Edged or Picoteed: Depending on how close you look, the edges of the flower parts are either lighter or darker in color.
Midrib: The central vein of each flower segment. Possibly a different shade of color from the rest of the segment.
Diamond Dusting: The flower appears to be covered in gold, silver, or tiny diamonds, giving it a dazzling appearance.
Daylilies According to Plant Cycle
Deciduous- Daylilies flowers prefer to bloom in summer.
Rebloomer: During a single season, these daylilies bloom multiple times.
Everblooming: These daylilies bloom continuously throughout the summer, with little or no time between blooming flushes.

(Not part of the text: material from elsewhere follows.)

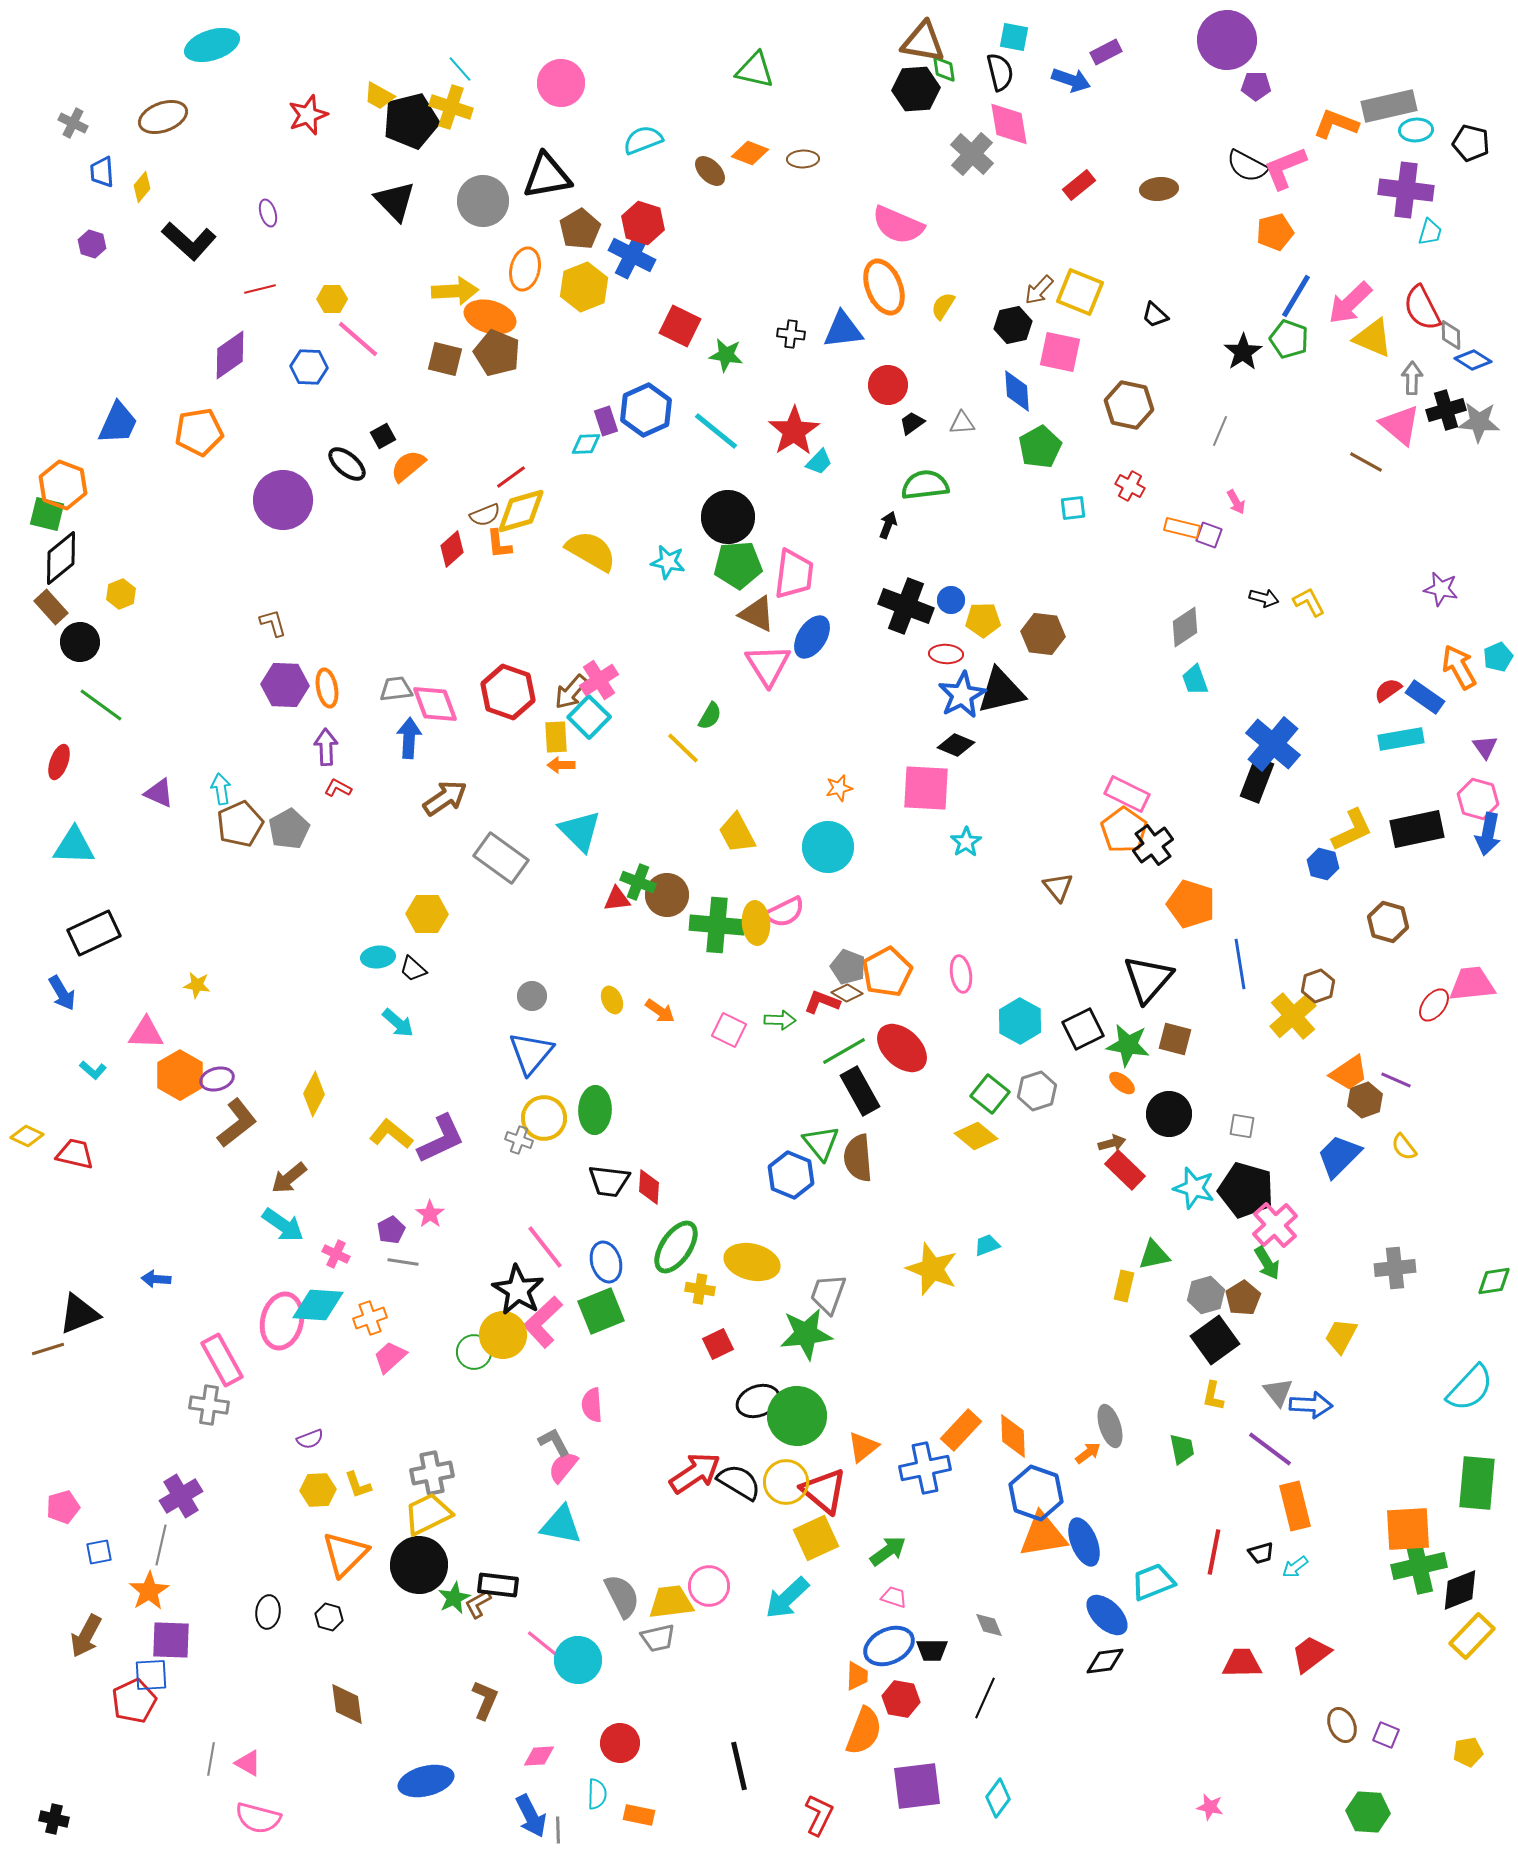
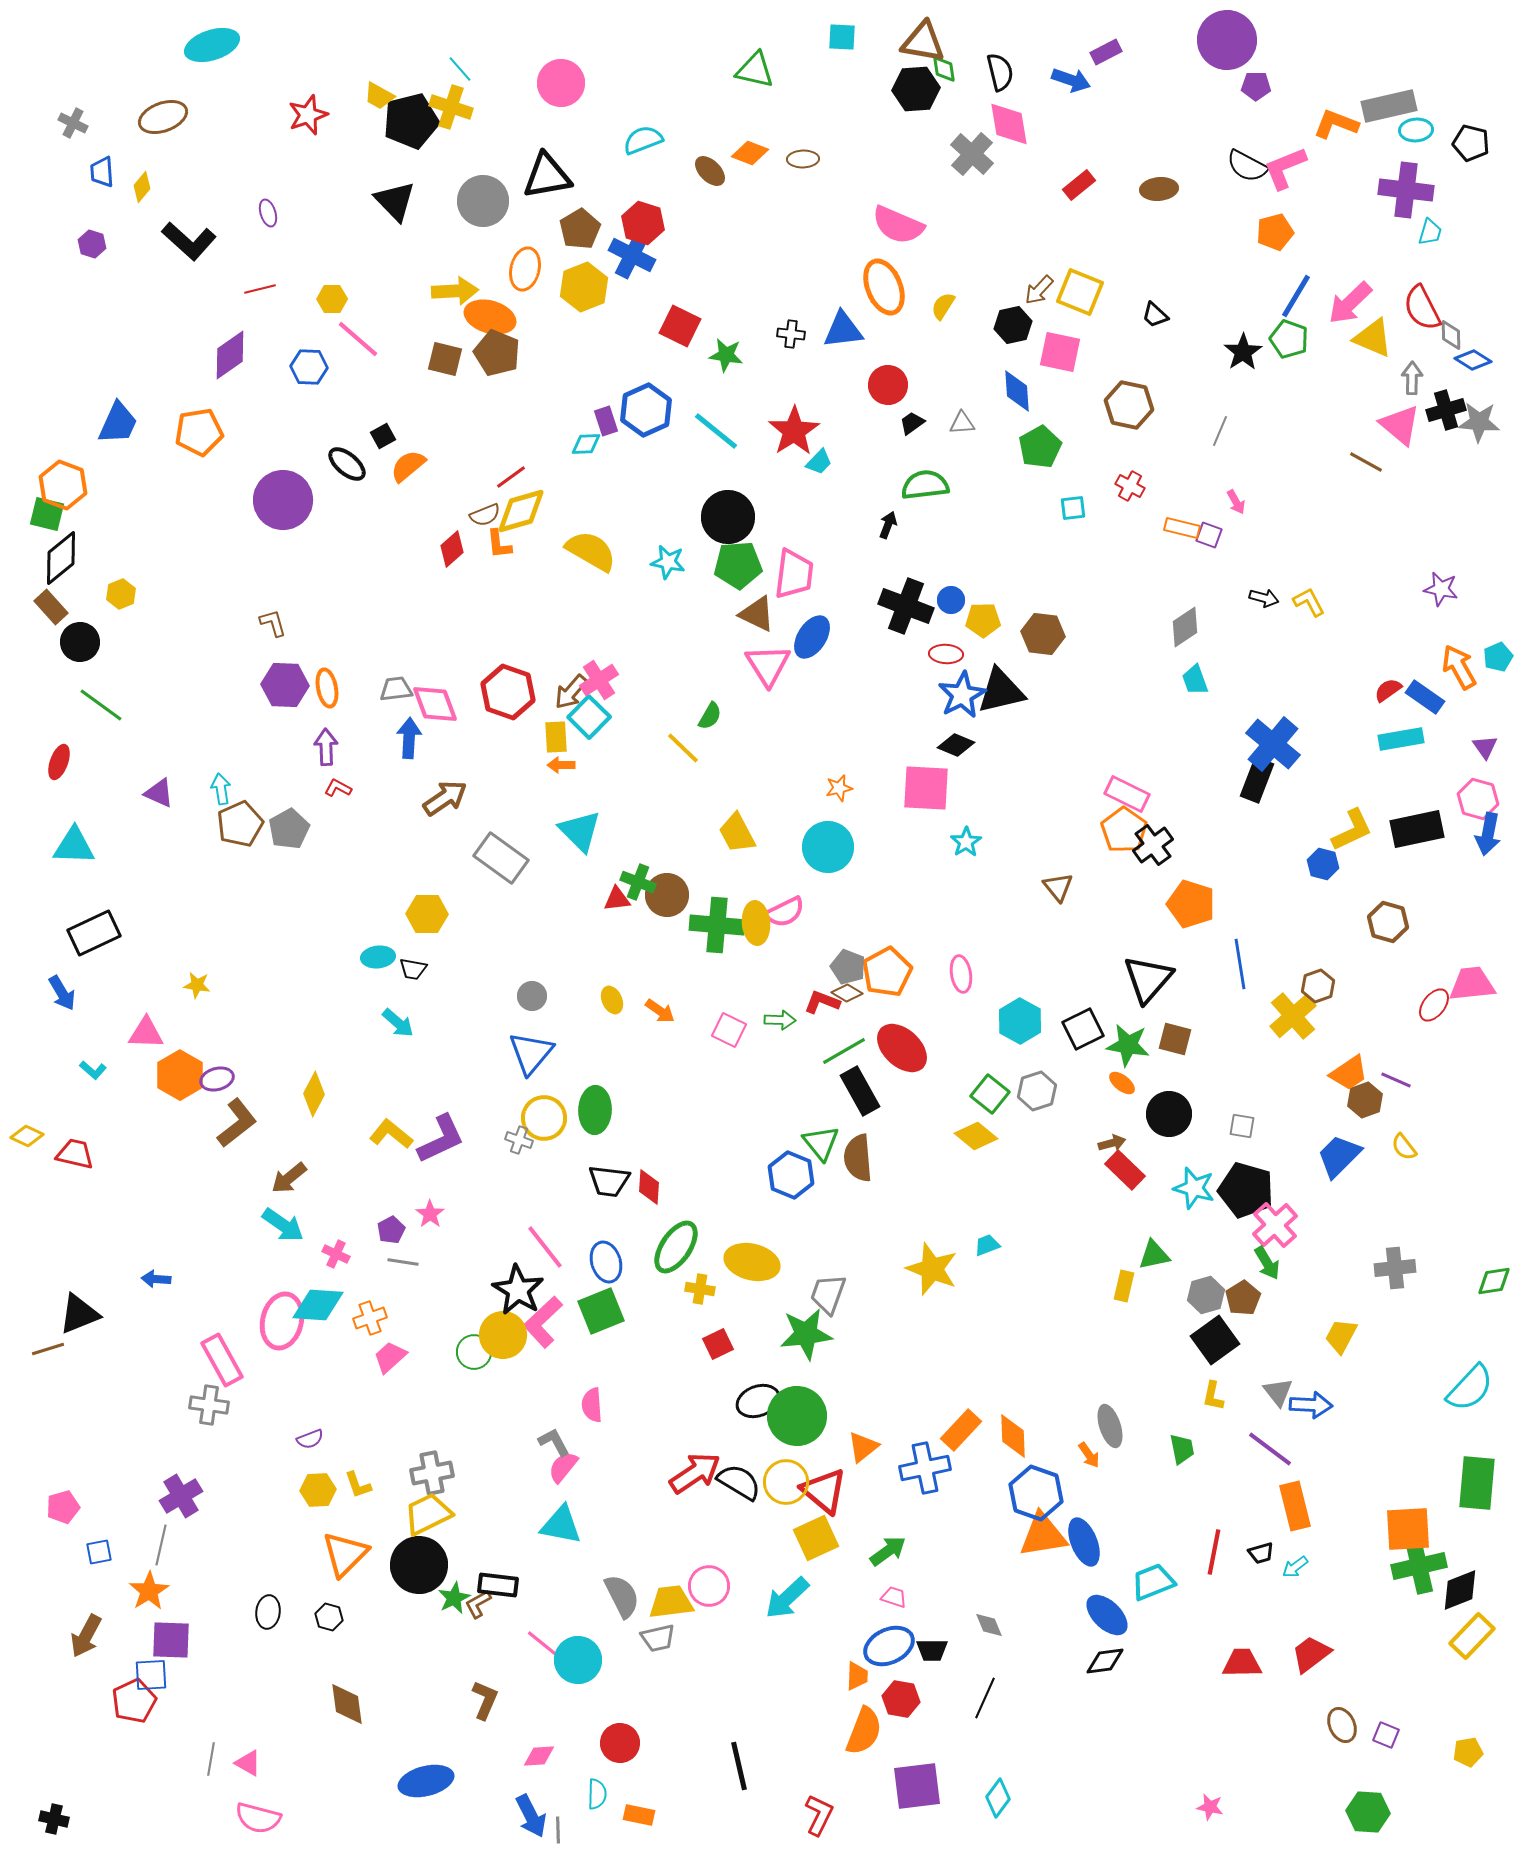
cyan square at (1014, 37): moved 172 px left; rotated 8 degrees counterclockwise
black trapezoid at (413, 969): rotated 32 degrees counterclockwise
orange arrow at (1088, 1453): moved 1 px right, 2 px down; rotated 92 degrees clockwise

Dormant: As winter approaches, the leaves on these daylilies wither completely.
Evergreen: These daylilies are evergreen, meaning they keep their leaves all year. Evergreen leaves remain green throughout the winter in temperate climates. Generally speaking, evergreen varieties are better suited to USDA zones 8 to 10, but most types can thrive with proper care. Ideally, they’d like to be in full or partial sunlight. Sun exposure in the morning with partial shade in the afternoon is considered ideal for most people. Grow in loamy, slightly acidic, well-drained soil with an acidity of 6.0 to 6.5, and you’ll get the best results.
Semi-Evergreen: are a mixture of dormancy and greenery, on the other hand. Depending on the local climate, their foliage takes on various forms. This variety of daylily behaves like an evergreen daylily when grown in a warm climate but loses its leaves when moved to a colder location.
Daylilies According to Bloom Time
Nocturnal: These daylilies bloom late in the afternoon and continue to bloom throughout the night. The majority of daylilies are only blooming during the day.
Extremely Early (EE): This term refers to weather between March on the coast and early May in the upper Piedmont and mountains.
Early (E): blooming occurs three to five weeks before the peak of blooming at the midseason.
Early Midseason (EM): refers to the period between one and three weeks before the peak of most cultivars’ bloom.
Midseason (M): is defined as the period between May and June on the coast and June to August in the mountains.
Late Midseason (LM): refers to the period between one and three weeks after the peak of bloom in your garden.
Late (L): the season is defined as four to six weeks after the peak of the growing season.
Very Late (VL): These daylilies bloom in the late summer or early fall and are the last to bloom.